Healthy Relationships - The Foundations

Healthy Relationships - The Foundations

leaf image“Whether we draw from counselling, psychology or theology there are common understandings that underlie healthy relationships,” according to Dr. Helen Noh, University College and Seminary Assistant Professor of Counselling Psychology. Healthy relationships are central to why we exist. God, who in the Trinity is relational, created us in His image for a loving relationship with Him. We have been created to be relational.

What makes a relationship healthy is when there is an underlying sense of authenticity. It is to know a person and to be known by a person. In his book Connecting, Dr. Larry Crabb’s research shows that we long for authentic relationships to know and affirm one another’s differences while building a sense of connection. Building an authentic connection includes knowing and supporting each other’s strengths, weaknesses, differences and similarities. This relates to marriage, romantic relationships and to all relationships with friends, family and co-workers.

Dr. Gary Chapman emphasizes the concept of really knowing each other by describing different love languages. He identifies many different ways that we express and receive love. In relationships, misunderstandings can arise when we express love in a way that other people cannot understand. It is important to understand each other’s love languages so we can communicate in ways that will be understood.

Understanding is based on communication. Dr. John Gottman, a key researcher in healthy relationships, analyzed the ways in which people communicate. He found that the way we start a conversation often sets the direction of the conversation and even of the relationship itself. Dr. Gottman suggests a variety of ways to communicate that will build up a relationship, such as using supportive and understanding words and listening. He also shows how communication can tear down a relationship, including the dangers of criticizing, attacking a person’s character, stonewalling, disengaging, communication breakdown or flooding the communication in the midst of conflict. The main components of communication that build up or tear down are what we say and what we hear.

One key to creating intimacy in any relationship is active listening. That is, listening that seeks to truly hear the person, to understand his or her perspective and to communicate back what you understood. Another key to intimacy is creating a safe, trusting place for someone to share who they are and still be accepted even with differences and weaknesses.
Within those safe places, differences in character need to be acknowledged and dealt with, as they often lead to conflict.
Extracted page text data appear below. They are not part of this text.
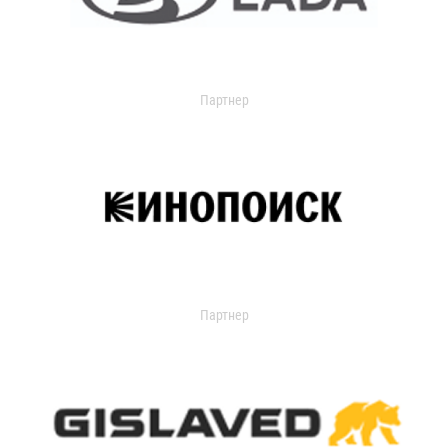
Партнер
Партнер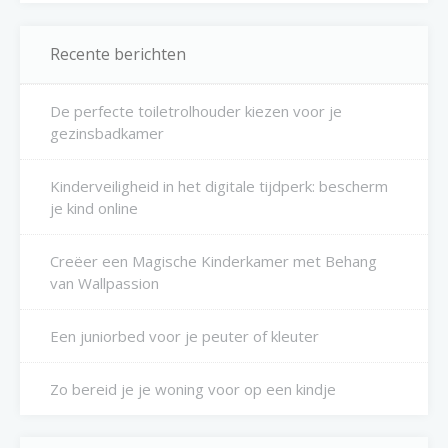
Recente berichten
De perfecte toiletrolhouder kiezen voor je
gezinsbadkamer
Kinderveiligheid in het digitale tijdperk: bescherm
je kind online
Creëer een Magische Kinderkamer met Behang
van Wallpassion
Een juniorbed voor je peuter of kleuter
Zo bereid je je woning voor op een kindje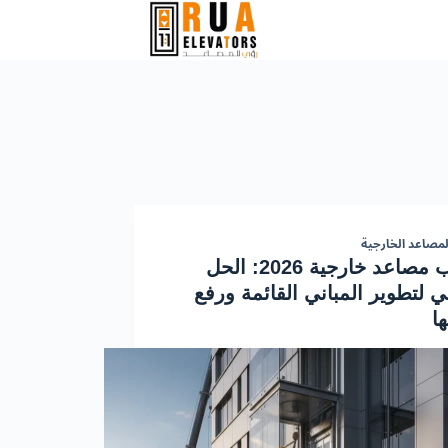
لمصاعد الخارجية
تركيب مصاعد خارجية 2026: الحل
ي لتطوير المباني القائمة ورفع
ها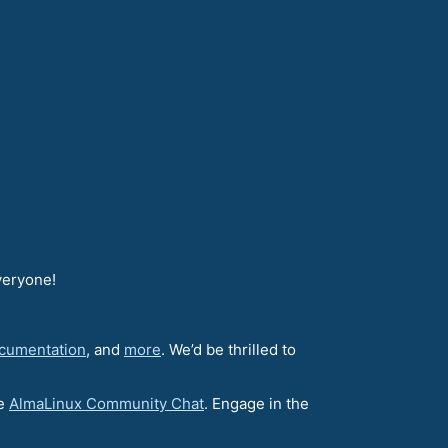
veryone!
cumentation
, and
more
. We’d be thrilled to
he
AlmaLinux Community Chat
. Engage in the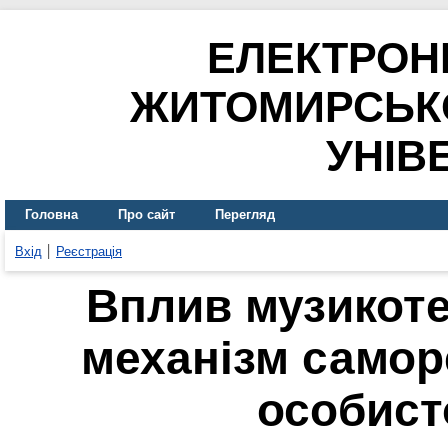
ЕЛЕКТРОН
ЖИТОМИРСЬК
УНІВ
Головна
Про сайт
Перегляд
Вхід
Реєстрація
Вплив музикоте
механізм саморе
особист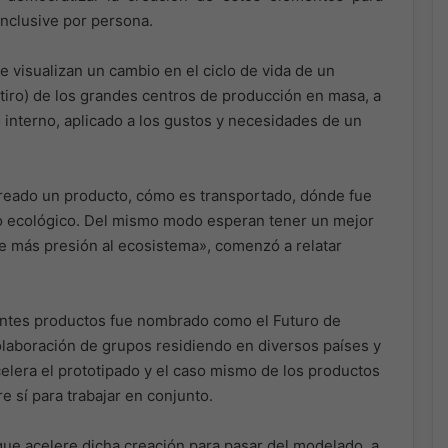
inclusive por persona.
 visualizan un cambio en el ciclo de vida de un
iro) de los grandes centros de producción en masa, a
 interno, aplicado a los gustos y necesidades de un
creado un producto, cómo es transportado, dónde fue
o ecológico. Del mismo modo esperan tener un mejor
ne más presión al ecosistema», comenzó a relatar
entes productos fue nombrado como el Futuro de
colaboración de grupos residiendo en diversos países y
celera el prototipado y el caso mismo de los productos
e sí para trabajar en conjunto.
 que acelere dicha creación para pasar del modelado, a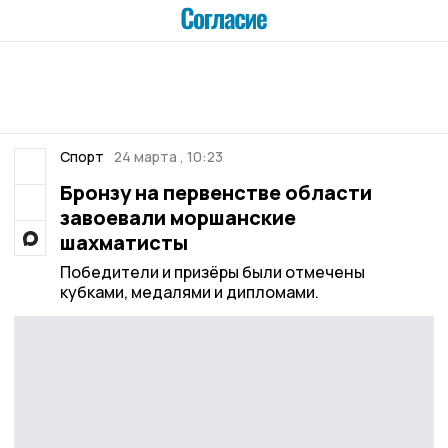
Спорт
24 марта , 10:23
Бронзу на первенстве области
завоевали моршанские
шахматисты
Победители и призёры были отмечены
кубками, медалями и дипломами.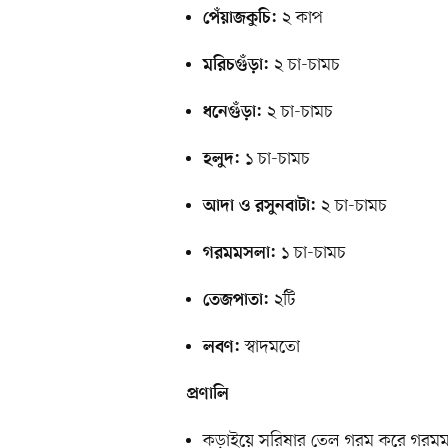
২ কাপ
পেঁয়াজকুচি:
২ চা-চামচ
মরিচগুঁড়া:
২ চা-চামচ
ধনেগুঁড়া:
১ চা-চামচ
হলুদ:
২ চা-চামচ
আদা ও রসুনবাটা:
১ চা-চামচ
গরমমসলা:
২টি
তেজপাতা:
স্বাদমতো
লবণ:
প্রণালি
কড়াইয়ে সরিষার তেল গরম করে গরমম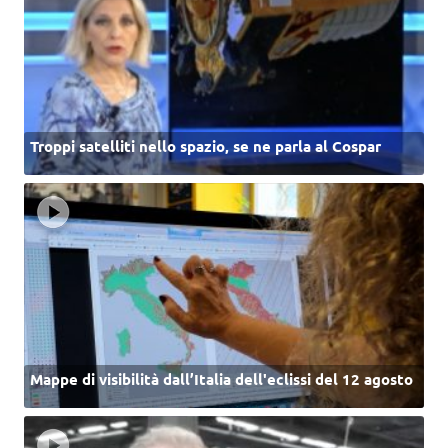
Troppi satelliti nello spazio, se ne parla al Cospar
Mappe di visibilità dall’Italia dell'eclissi del 12 agosto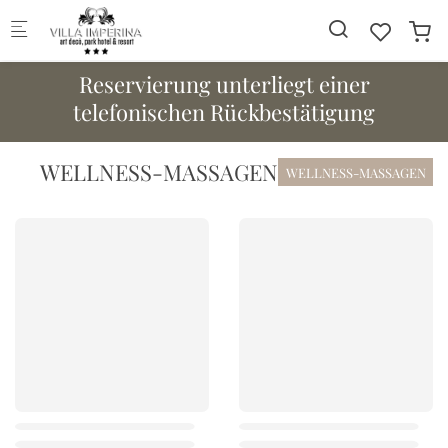
Skip to main content
Reservierung unterliegt einer
telefonischen Rückbestätigung
WELLNESS-MASSAGEN
WELLNESS-MASSAGEN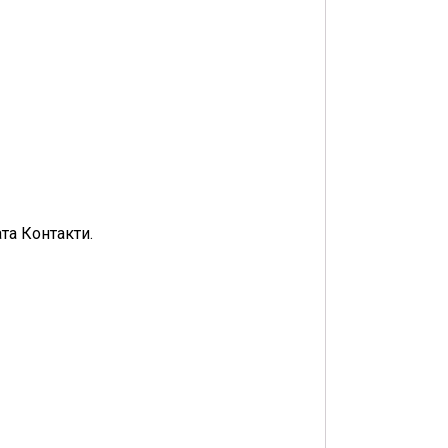
та Контакти.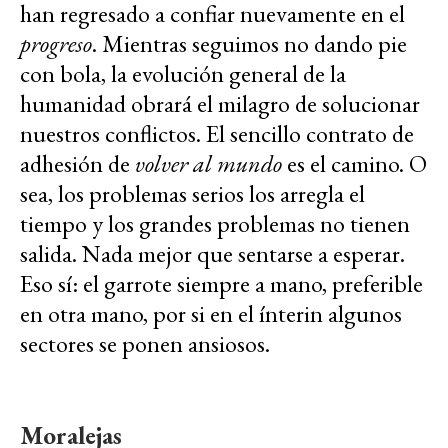
han regresado a confiar nuevamente en el
progreso
. Mientras seguimos no dando pie
con bola, la evolución general de la
humanidad obrará el milagro de solucionar
nuestros conflictos. El sencillo contrato de
adhesión de
volver al mundo
es el camino. O
sea, los problemas serios los arregla el
tiempo y los grandes problemas no tienen
salida. Nada mejor que sentarse a esperar.
Eso sí: el garrote siempre a mano, preferible
en otra mano, por si en el ínterin algunos
sectores se ponen ansiosos.
Moralejas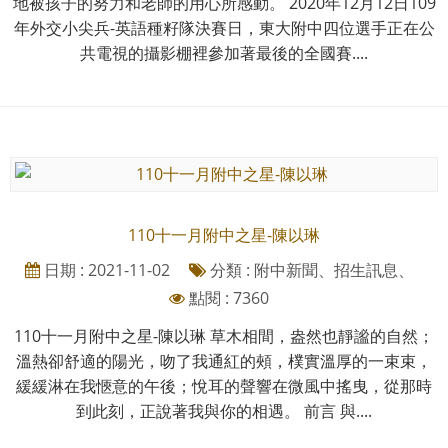
地被孩子的努力和老師的用心所感動。 2020年12月12日109
年外交小尖兵-英語種籽隊決賽日，東大附中四位選手正在公
共電視的攝影棚裡參加著最後的全國賽....
110十一月附中之星-陳以琳
日期 : 2021-11-02
分類 : 附中新聞、招生訊息、
點閱 : 7360
110十一月附中之星-陳以琳 草木相間，盎然也靜謐的自然；
溫熱卻舒適的陽光，吻了我通紅的頰，樸實溫厚的一束束，
緩緩淋在我愜意的午後；悅耳的聲響在微風中搖曳，從那時
到此刻，正說著我與你的相遇。 前言 與....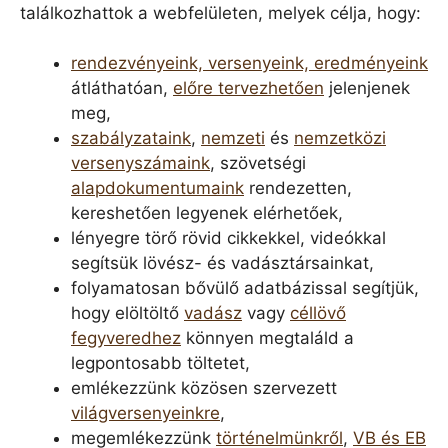
találkozhattok a webfelületen, melyek célja, hogy:
rendezvényeink, versenyeink, eredményeink
átláthatóan,
előre tervezhetően
jelenjenek
meg,
szabályzataink
,
nemzeti
és
nemzetközi
versenyszámaink
, szövetségi
alapdokumentumaink
rendezetten,
kereshetően legyenek elérhetőek,
lényegre törő rövid cikkekkel, videókkal
segítsük lövész- és vadásztársainkat,
folyamatosan bővülő adatbázissal segítjük,
hogy elöltöltő
vadász
vagy
céllövő
fegyveredhez
könnyen megtaláld a
legpontosabb töltetet,
emlékezzünk közösen szervezett
világversenyeinkre
,
megemlékezzünk
történelmünkről
,
VB és EB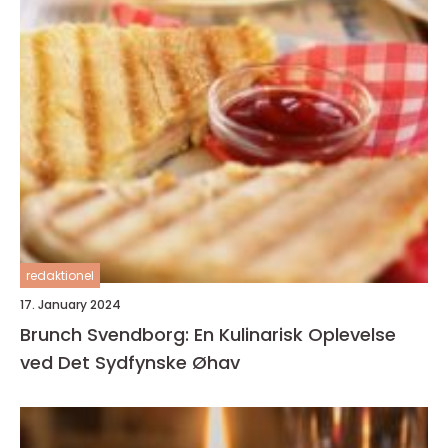
redaktionel
17. January 2024
Brunch Svendborg: En Kulinarisk Oplevelse
ved Det Sydfynske Øhav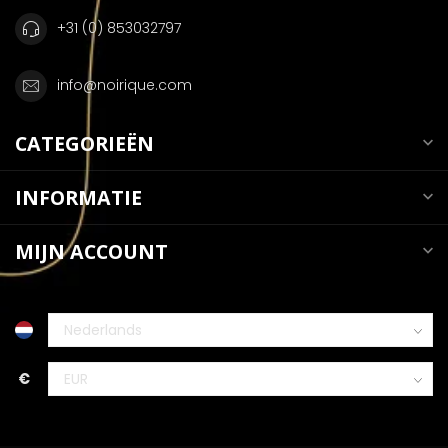
+31 (0) 853032797
info@noirique.com
CATEGORIEËN
INFORMATIE
MIJN ACCOUNT
€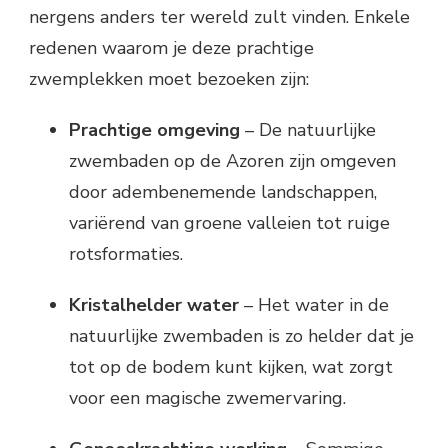
nergens anders ter wereld zult vinden. Enkele
redenen waarom je deze prachtige
zwemplekken moet bezoeken zijn:
Prachtige omgeving
– De natuurlijke
zwembaden op de Azoren zijn omgeven
door adembenemende landschappen,
variërend van groene valleien tot ruige
rotsformaties.
Kristalhelder water
– Het water in de
natuurlijke zwembaden is zo helder dat je
tot op de bodem kunt kijken, wat zorgt
voor een magische zwemervaring.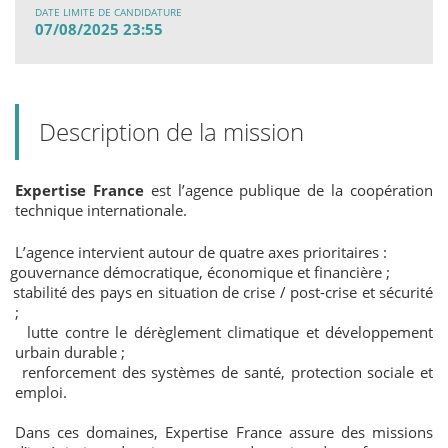
DATE LIMITE DE CANDIDATURE
07/08/2025 23:55
Description de la mission
Expertise France
est l’agence publique de la coopération
technique internationale.
L’agence intervient autour de quatre axes prioritaires :
gouvernance démocratique, économique et financière ;
stabilité des pays en situation de crise / post-crise et sécurité
;
lutte contre le dérèglement climatique et développement
urbain durable ;
renforcement des systèmes de santé, protection sociale et
emploi.
Dans ces domaines, Expertise France assure des missions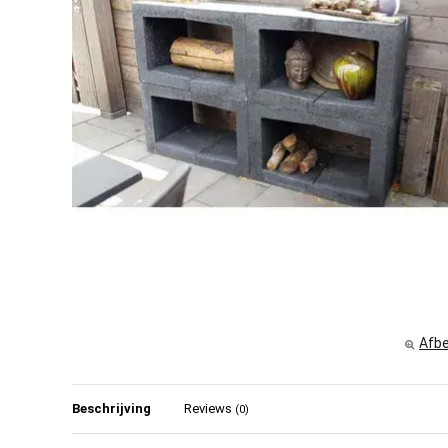
Afbe
Beschrijving
Reviews
(0)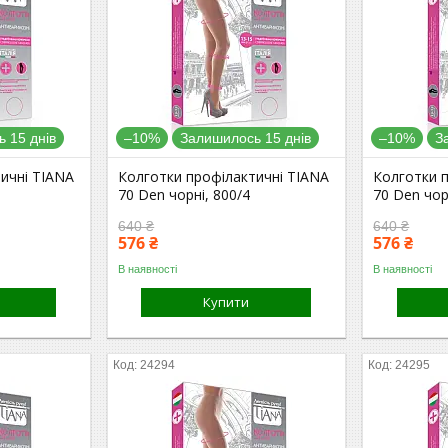
 15 днів
–10%
Залишилось 15 днів
–10%
З
ичні TIANA
Колготки профілактичні TIANA
Колготки 
70 Den чорні, 800/4
70 Den чор
640 ₴
640 ₴
576 ₴
576 ₴
В наявності
В наявності
Купити
24294
24295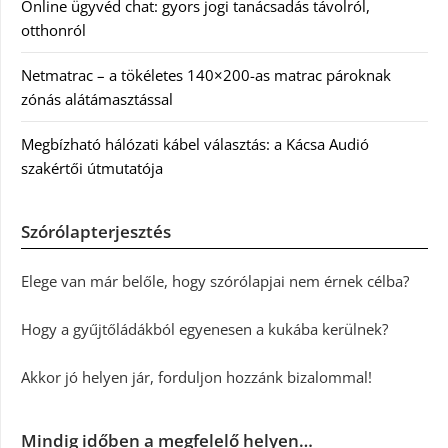
Online ügyvéd chat: gyors jogi tanácsadás távolról,
otthonról
Netmatrac – a tökéletes 140×200-as matrac pároknak
zónás alátámasztással
Megbízható hálózati kábel választás: a Kácsa Audió
szakértői útmutatója
Szórólapterjesztés
Elege van már belőle, hogy szórólapjai nem érnek célba?
Hogy a gyűjtőládákból egyenesen a kukába kerülnek?
Akkor jó helyen jár, forduljon hozzánk bizalommal!
Mindig időben a megfelelő helyen…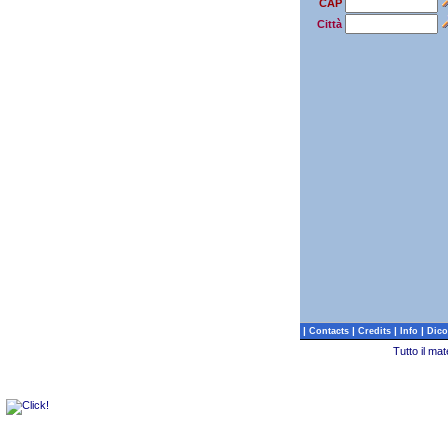
CAP
Città
|
|
|
|
Contacts
Credits
Info
Dico
Tutto il ma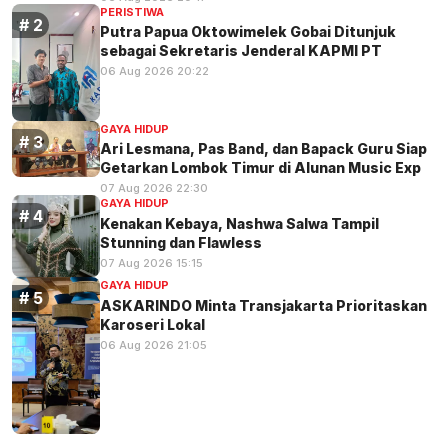
PERISTIWA
Putra Papua Oktowimelek Gobai Ditunjuk
sebagai Sekretaris Jenderal KAPMI PT
06 Aug 2026 20:22
GAYA HIDUP
Ari Lesmana, Pas Band, dan Bapack Guru Siap
Getarkan Lombok Timur di Alunan Music Exp
07 Aug 2026 22:30
GAYA HIDUP
Kenakan Kebaya, Nashwa Salwa Tampil
Stunning dan Flawless
07 Aug 2026 15:15
GAYA HIDUP
ASKARINDO Minta Transjakarta Prioritaskan
Karoseri Lokal
06 Aug 2026 21:05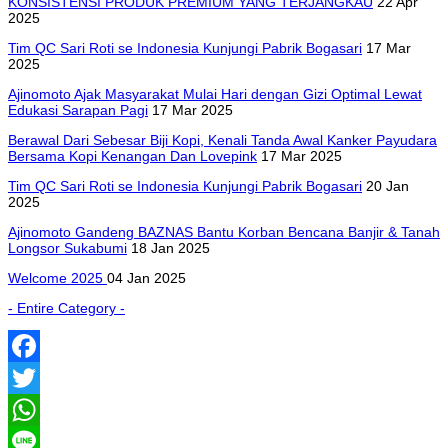
KONSISTENSI PRODUK PREMIUM YANG TERJANGKAU
22 Apr
2025
Tim QC Sari Roti se Indonesia Kunjungi Pabrik Bogasari
17 Mar
2025
Ajinomoto Ajak Masyarakat Mulai Hari dengan Gizi Optimal Lewat
Edukasi Sarapan Pagi
17 Mar 2025
Berawal Dari Sebesar Biji Kopi, Kenali Tanda Awal Kanker Payudara
Bersama Kopi Kenangan Dan Lovepink
17 Mar 2025
Tim QC Sari Roti se Indonesia Kunjungi Pabrik Bogasari
20 Jan
2025
Ajinomoto Gandeng BAZNAS Bantu Korban Bencana Banjir & Tanah
Longsor Sukabumi
18 Jan 2025
Welcome 2025
04 Jan 2025
- Entire Category -
Facebook
Twitter
WhatsApp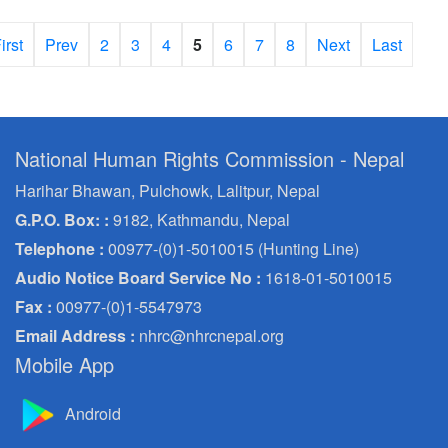
irst
Prev
2
3
4
5
6
7
8
Next
Last
National Human Rights Commission - Nepal
Harihar Bhawan, Pulchowk, Lalitpur, Nepal
G.P.O. Box: :
9182, Kathmandu, Nepal
Telephone :
00977-(0)1-5010015 (Hunting Line)
Audio Notice Board Service No :
1618-01-5010015
Fax :
00977-(0)1-5547973
Email Address :
nhrc@nhrcnepal.org
Mobile App
Android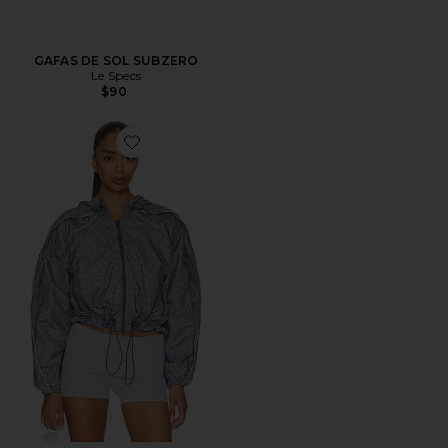
GAFAS DE SOL SUBZERO
Le Specs
$90
Favorite CHAQUETA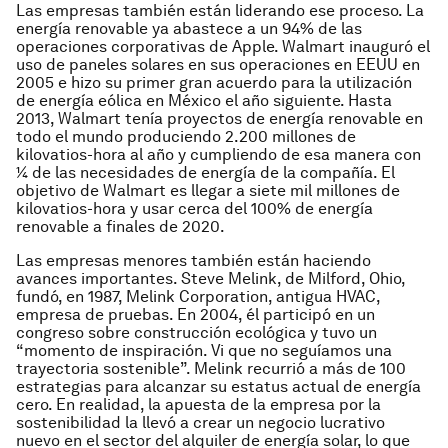
Las empresas también están liderando ese proceso. La
energía renovable ya abastece a un 94% de las
operaciones corporativas de Apple. Walmart inauguró el
uso de paneles solares en sus operaciones en EEUU en
2005 e hizo su primer gran acuerdo para la utilización
de energía eólica en México el año siguiente. Hasta
2013, Walmart tenía proyectos de energía renovable en
todo el mundo produciendo 2.200 millones de
kilovatios-hora al año y cumpliendo de esa manera con
¼ de las necesidades de energía de la compañía. El
objetivo de Walmart es llegar a siete mil millones de
kilovatios-hora y usar cerca del 100% de energía
renovable a finales de 2020.
Las empresas menores también están haciendo
avances importantes. Steve Melink, de Milford, Ohio,
fundó, en 1987, Melink Corporation, antigua HVAC,
empresa de pruebas. En 2004, él participó en un
congreso sobre construcción ecológica y tuvo un
“momento de inspiración. Vi que no seguíamos una
trayectoria sostenible”. Melink recurrió a más de 100
estrategias para alcanzar su estatus actual de energía
cero. En realidad, la apuesta de la empresa por la
sostenibilidad la llevó a crear un negocio lucrativo
nuevo en el sector del alquiler de energía solar, lo que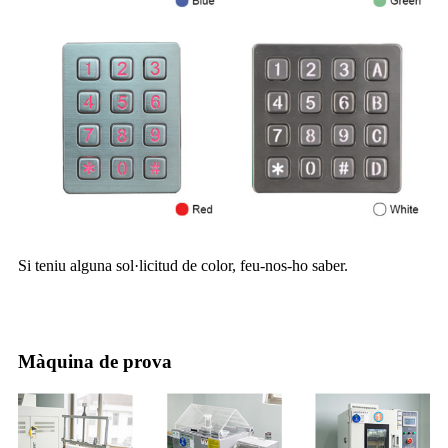
Si teniu alguna sol·licitud de color, feu-nos-ho saber.
Màquina de prova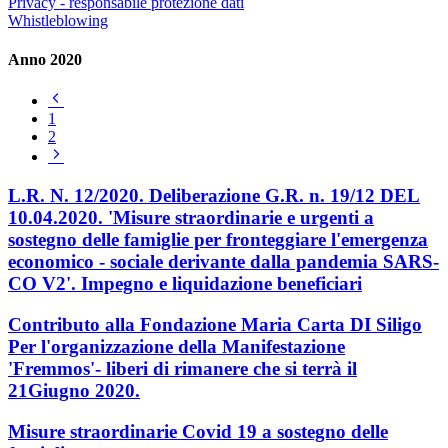
Privacy - responsabile protezione dati
Whistleblowing
Anno 2020
Pagina
precedente
1
2
Pagina
successiva
L.R. N. 12/2020. Deliberazione G.R. n. 19/12 DEL
10.04.2020. 'Misure straordinarie e urgenti a
sostegno delle famiglie per fronteggiare l'emergenza
economico - sociale derivante dalla pandemia SARS-
CO V2'. Impegno e liquidazione beneficiari
Contributo alla Fondazione Maria Carta DI Siligo
Per l'organizzazione della Manifestazione
'Fremmos'- liberi di rimanere che si terrà il
21Giugno 2020.
Misure straordinarie Covid 19 a sostegno delle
When sin entered the Garden of Eden, Adam and Eve covered themselves up with fig leaves in shame. Within our relationships we can cover our authentic characteristics with ‘fig leaves’ because we believe that we will not be accepted for who we truly are. Fear of shame and disrespect stops us from developing safe and trusting environments.

Being authentic, actively listening and supporting one another’s strengths and weaknesses are all components of healthy relationships that we can embrace. In these safe and trusting environments we can truly be relational, the way we were created to be.